Imperial College BepiColombo Mission

BepiColombo BepiColombo is a joint European Space Agency (ESA) - Japanese mission to the planet Mercury; two spacecraft will study the planet and its space environment.

Mission Summary
The BepiColombo mission comprises two spacecraft. The Mercury Planetary Orbiter (MPO) will be in a low orbit to study the planet surface and probe its interior. This spacecraft has been provided by ESA. The Japanese space agency JAXA provided the Mercury Magnetospheric Orbiter (MMO), which will be in a higher orbit and investigate the planet’s space environment.

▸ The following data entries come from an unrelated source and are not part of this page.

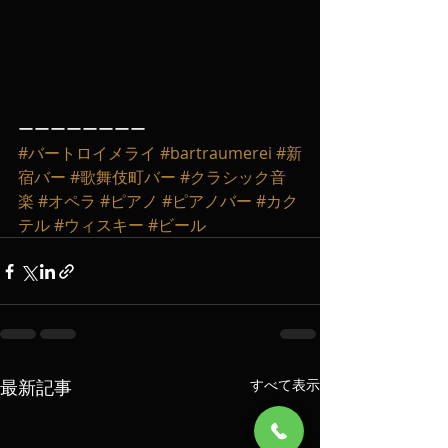
ーーーーーーーー
#バートロイメライ
#bartraumerei
#新
宿バー
#歌舞伎町バー
#クラシック音
楽
#オペラ
#ピアノ
#ピアノバー
#カク
テル
#ウィスキー
#ビール
最新記事
すべて表示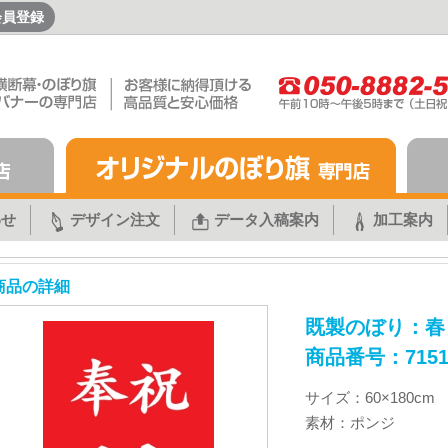
会員登録
わせ
デザイン注文
データ入稿案内
加工案内
商品の詳細
既製のぼり：春 
商品番号：715
サイズ：60×180cm
素材：ポンジ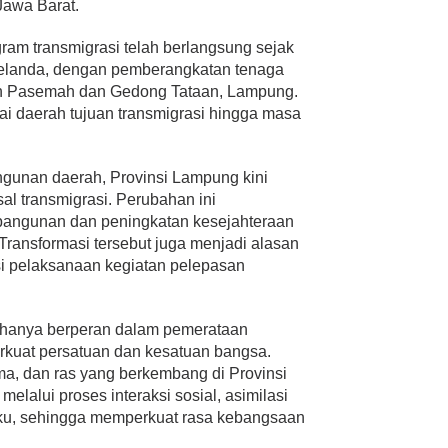
Jawa Barat.
gram transmigrasi telah berlangsung sejak
Belanda, dengan pemberangkatan tenaga
yah Pasemah dan Gedong Tataan, Lampung.
ai daerah tujuan transmigrasi hingga masa
gunan daerah, Provinsi Lampung kini
al transmigrasi. Perubahan ini
angunan dan peningkatan kesejahteraan
Transformasi tersebut juga menjadi alasan
si pelaksanaan kegiatan pelepasan
ak hanya berperan dalam pemerataan
kuat persatuan dan kesatuan bangsa.
, dan ras yang berkembang di Provinsi
elalui proses interaksi sosial, asimilasi
uku, sehingga memperkuat rasa kebangsaan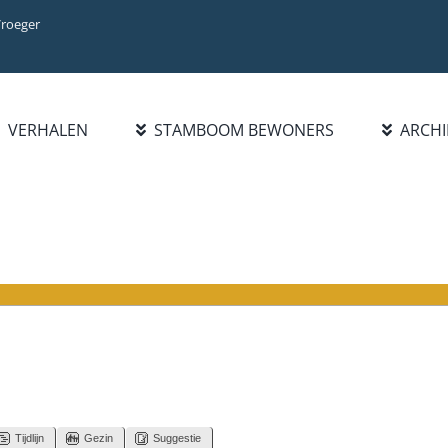
Vroeger
VERHALEN
STAMBOOM BEWONERS
ARCHI
Tijdlijn
Gezin
Suggestie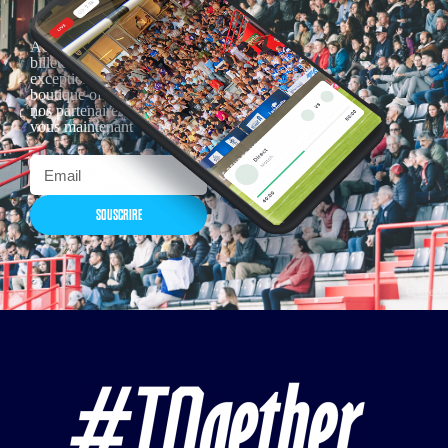
Actualités, nouveautés,
billetterie, remises
exceptionnelles dans la
boutique officielles & chez
nos partenaires… Inscrivez-
vous maintenant
SOUSCRIRE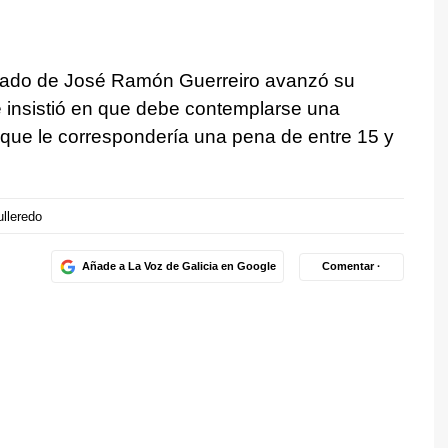
 letrado de José Ramón Guerreiro avanzó su
 e insistió en que debe contemplarse una
 que le correspondería una pena de entre 15 y
lleredo
Añade a La Voz de Galicia en Google
Comentar ·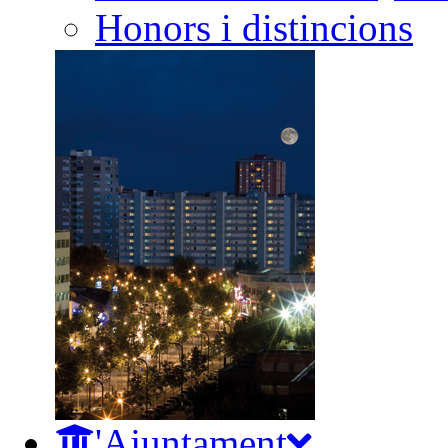
Honors i distincions
L'Ajuntament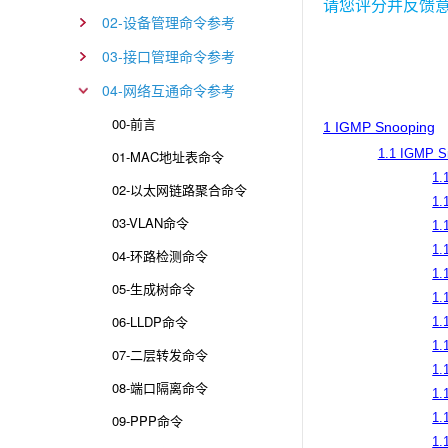
请您评分并反馈
02-设备管理命令参考
03-接口管理命令参考
04-网络互通命令参考
00-前言
1 IGMP Snooping
1.1 IGMP
01-MAC地址表命令
1.
02-以太网链路聚合命令
1.
03-VLAN命令
1.
1.
04-环路检测命令
1.
05-生成树命令
1.
06-LLDP命令
1.
1.
07-二层转发命令
1.
08-端口隔离命令
1.
1.
09-PPP命令
1.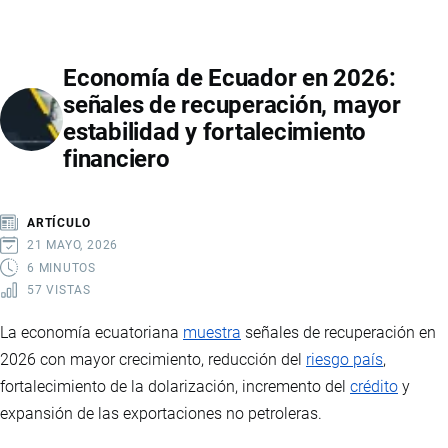
MOTOS
EN
Economía de Ecuador en 2026:
ECUADOR
señales de recuperación, mayor
2026:
estabilidad y fortalecimiento
VENTAS
financiero
RÉCORD,
MARCAS
LÍDERES,
ARTÍCULO
PRECIOS
21 MAYO, 2026
Y
6 MINUTOS
57 VISTAS
PAÍSES
DE
La economía ecuatoriana
muestra
señales de recuperación en
IMPORTACIÓN
2026 con mayor crecimiento, reducción del
riesgo país
,
fortalecimiento de la dolarización, incremento del
crédito
y
expansión de las exportaciones no petroleras.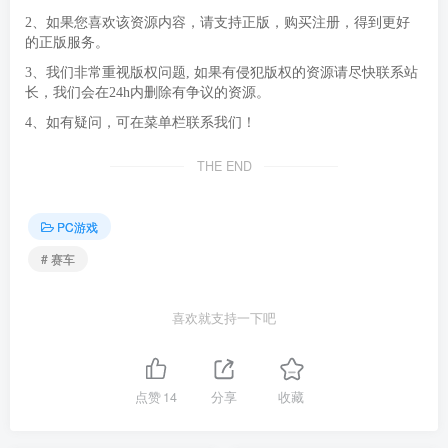
2、如果您喜欢该资源内容，请支持正版，购买注册，得到更好
的正版服务。
3、我们非常重视版权问题, 如果有侵犯版权的资源请尽快联系站
长，我们会在24h内删除有争议的资源。
4、如有疑问，可在菜单栏联系我们！
THE END
PC游戏
# 赛车
喜欢就支持一下吧
点赞
14
分享
收藏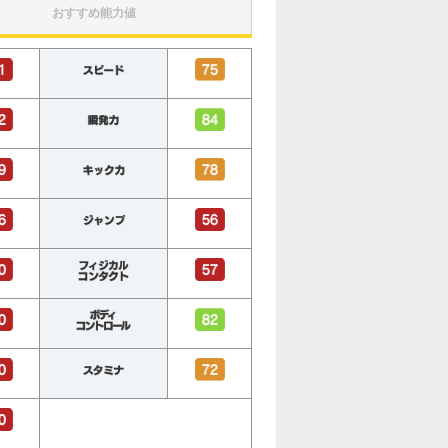
おすすめ能力値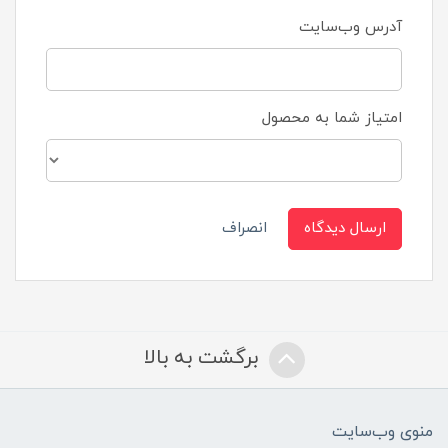
آدرس وب‌سایت
امتیاز شما به محصول
ارسال دیدگاه
انصراف
برگشت به بالا
منوی وب‌سایت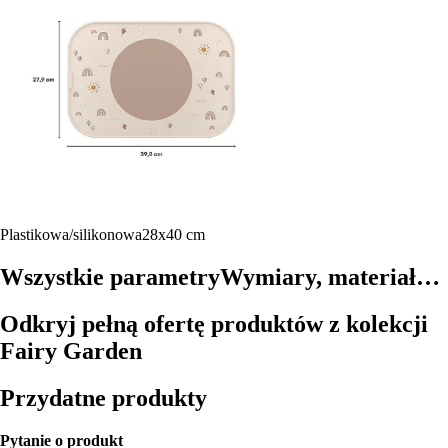
Plastikowa/silikonowa
28x40 cm
Wszystkie parametry
Wymiary, materiał…
Odkryj pełną ofertę produktów z kolekcji
Fairy Garden
Przydatne produkty
Pytanie o produkt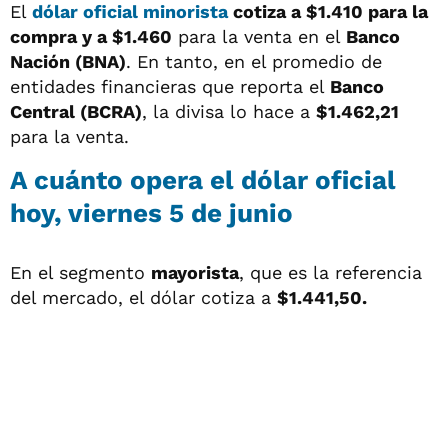
El
dólar oficial minorista
cotiza a
$1.410
para la
compra y a
$1.460
para la venta en el
Banco
Nación (BNA)
. En tanto, en el promedio de
entidades financieras que reporta el
Banco
Central (BCRA)
, la divisa lo hace a
$1.462,21
para la venta.
A cuánto opera el
dólar oficial
hoy, viernes 5 de junio
En el segmento
mayorista
, que es la referencia
del mercado, el dólar cotiza a
$1.441,50.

This mission will study the origin and evolution of a planet close to its parent star, looking particularly at the interior structure, geology & composition of the planet. Imperial College scientists will investigate the origin of Mercury's magnetic field and the planet’s interaction with the solar wind.

Useful

Interesting Facts
  • Launch date: 20 October 2018
  • No. of spacecraft: 2
  • Spacecraft Orbits around Mercury:
    • Mercury Magnetospheric Orbiter (MMO): elliptical polar orbit of 400 - 12000 km altitude
    • Mercury Planetary Orbiter (MPO): polar elliptical orbit of 400 - 1500 km altitude
  • Imperial College instrument: MERMAG, a 3 axis fluxgate magnetometer on MPO satellite
  • Mission Lifetime: 6 year transfer to Mercury, 1 year in orbit around Mercury
Imperial College involvement
External Links

The Principal Investigator of MERMAG, the magnetometer on the MPO satellite is Karl-Heinz Glassmeier of the Technical University of Braunschweig (Institut für Geophysik und estraterrestrische Physik, IGEP) in Germany.